Il a en effet estimé que le caractère public de cette déclaration n'était pas avéré, rien ne permettant d'affirmer que Brice Hortefeux savait son échange filmé par une caméra de télévision.
Tout repose désormais sur cette nuance dans la qualification des faits.
Si le tribunal considère que l'échange litigieux n'était pas public, il pourrait requalifier les faits en "injure raciale". L'éventuelle infraction de Brice Hortefeux ne constituerait alors plus un délit, mais relèverait d'une simple contravention.
Selon Me Jean-Yves Dupeux, l'avocat du ministre qui avait nié toute "référence à une origine ethnique, maghrébine, arabe, africaine et ainsi de suite" à l'époque du scandale, Hortefeux n'aurait en aucun cas exprimé la "volonté d'opprimer" ou "d'avilir" qui que ce soit.
A l'inverse, pour Me Pierre Mairat, l'avocat du Mrap, les propos "outrageants" d'Hortefeux ont été "aggravés par les dénégations dans lesquelles il s'est enferré".

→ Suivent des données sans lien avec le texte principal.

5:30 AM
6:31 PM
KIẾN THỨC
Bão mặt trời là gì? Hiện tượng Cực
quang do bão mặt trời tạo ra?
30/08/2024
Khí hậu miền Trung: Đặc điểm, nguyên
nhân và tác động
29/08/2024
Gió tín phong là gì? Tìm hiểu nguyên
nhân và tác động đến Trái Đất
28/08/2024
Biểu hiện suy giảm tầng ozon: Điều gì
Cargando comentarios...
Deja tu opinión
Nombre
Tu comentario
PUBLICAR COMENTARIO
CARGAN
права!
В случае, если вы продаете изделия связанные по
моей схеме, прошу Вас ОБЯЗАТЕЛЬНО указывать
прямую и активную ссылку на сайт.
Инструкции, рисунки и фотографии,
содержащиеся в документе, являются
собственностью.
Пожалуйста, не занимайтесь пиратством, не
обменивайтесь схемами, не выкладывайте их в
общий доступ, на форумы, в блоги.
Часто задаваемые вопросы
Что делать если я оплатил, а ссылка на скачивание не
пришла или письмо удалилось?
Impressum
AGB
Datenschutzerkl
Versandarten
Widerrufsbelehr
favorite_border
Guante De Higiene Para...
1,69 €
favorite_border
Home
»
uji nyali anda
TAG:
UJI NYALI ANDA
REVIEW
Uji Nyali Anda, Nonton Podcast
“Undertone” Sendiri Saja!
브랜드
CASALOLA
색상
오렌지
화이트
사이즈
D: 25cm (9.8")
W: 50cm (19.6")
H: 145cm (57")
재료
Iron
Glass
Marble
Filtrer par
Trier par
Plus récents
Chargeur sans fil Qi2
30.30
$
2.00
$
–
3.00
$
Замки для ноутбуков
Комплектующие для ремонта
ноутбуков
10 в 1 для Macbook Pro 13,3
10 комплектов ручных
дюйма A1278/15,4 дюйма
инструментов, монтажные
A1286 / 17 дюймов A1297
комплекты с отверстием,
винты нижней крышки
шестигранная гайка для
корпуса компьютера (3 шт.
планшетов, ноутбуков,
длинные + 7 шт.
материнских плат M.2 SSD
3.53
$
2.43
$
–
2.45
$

Selon Mouloud Aounit, le président de l'association antiraciste, les propos du ministre, "d'une violence inouïe", ont été perçus par des Français d'origine immigrée comme l'affirmation blessante "qu'ils ne sont pas des Français comme les autres, des Français à part entière".
Confirmant ses dires, les sociologues que le MRAP a fait citer, notamment la chercheuse du CNRS Véronique de Rudder, ont expliqué qu'il ne faut pas prendre ce type de déclarations à la légère, car "l'humour raciste n'est pas anodin, mais extrêmement violent et usant".
Le tribunal rendra sa décision le 4 juin.